SasiSUS: o SUS especializado para 1,69 milhão de indígenas de 391 etnias
O Subsistema é a única estrutura do SUS voltada aos povos indígenas e funciona por DSEIs, UBSIs, Polos Base e CASAIs.

O SasiSUS é a única estrutura especializada do SUS para os povos indígenas no Brasil, atendendo 1.693.535 pessoas de 391 etnias.
Os 34 Distritos Sanitários Especiais Indígenas (DSEI) descentralizam a coordenação do cuidado e podem abranger vários municípios e até unidades federativas.
A Secretaria de Saúde Indígena (SESAI) coordena a Política Nacional de Atenção à Saúde dos Povos Indígenas (PNASPI) e gere o SasiSUS, levando atenção básica às aldeias por equipes capacitadas.
As unidades que compõem o sistema são: Unidades Básicas de Saúde Indígenas (UBSI) dentro ou próximas às aldeias; Polos Base (PB) com estrutura para casos de maior complexidade; e Casas de Apoio à Saúde Indígena (CASAI) nos municípios de referência.

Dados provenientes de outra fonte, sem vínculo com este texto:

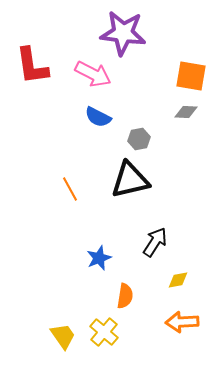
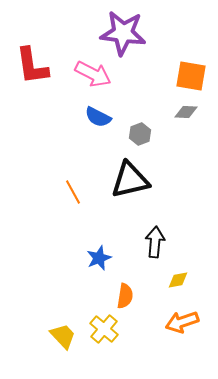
gray hexagon: moved 1 px right, 5 px up; rotated 10 degrees counterclockwise
orange line: moved 3 px right, 3 px down
black arrow: rotated 28 degrees counterclockwise
orange arrow: rotated 16 degrees counterclockwise
yellow cross: moved 3 px up
yellow trapezoid: rotated 8 degrees counterclockwise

Médicos dos DSEIs fazem atendimento itinerante, em carro, barco ou avião, muitos vinculados ao Programa Mais Médicos; o fluxo de atenção vai da UBSI ao Polo Base e, se necessário, a hospitais urbanos com apoio das CASAIs.
Pacientes em urgência usam helicóptero, avião, barco ou carro; casos agendados são levados à CASAI durante internação. Em hospitais urbanos, indígenas enfrentam falta de alimentação adequada, frio por ar condicionado, ausência de roupas e violência por parte de profissionais.

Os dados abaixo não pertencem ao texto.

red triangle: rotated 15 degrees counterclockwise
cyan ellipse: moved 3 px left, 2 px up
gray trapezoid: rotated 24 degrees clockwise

As doenças mais frequentes são infecciosas, respiratórias e parasitárias, configurando um perfil epidemiológico similar ao de países em extrema pobreza.

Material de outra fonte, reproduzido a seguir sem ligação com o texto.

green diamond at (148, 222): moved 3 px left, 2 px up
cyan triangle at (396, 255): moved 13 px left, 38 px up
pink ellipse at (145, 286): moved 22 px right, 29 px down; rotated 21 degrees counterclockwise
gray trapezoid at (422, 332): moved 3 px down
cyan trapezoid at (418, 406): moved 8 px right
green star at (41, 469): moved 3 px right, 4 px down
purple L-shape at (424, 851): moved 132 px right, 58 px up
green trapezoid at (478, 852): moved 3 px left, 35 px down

"O maior erro que um profissional de saúde pode cometer é achar que vai reproduzir o modelo da cidade dentro de uma aldeia", disse Carla Rodrigues, médica de família e comunidade do Subsistema de Atenção à Saúde Indígena, ao relatar necessidade de diálogo entre medicina clínica e ritos tradicionais.
Rodrigues afirma que o SasiSUS é "um patrimônio brasileiro fundamental para os povos tradicionais" e que precisa de aprimoramentos: melhorar a qualidade assistencial, inserir curadores tradicionais nas equipes, incorporar antropólogos por etnia, contar com tradutores indígenas, identificar grupos de recente contato e aprimorar a interconexão de dados.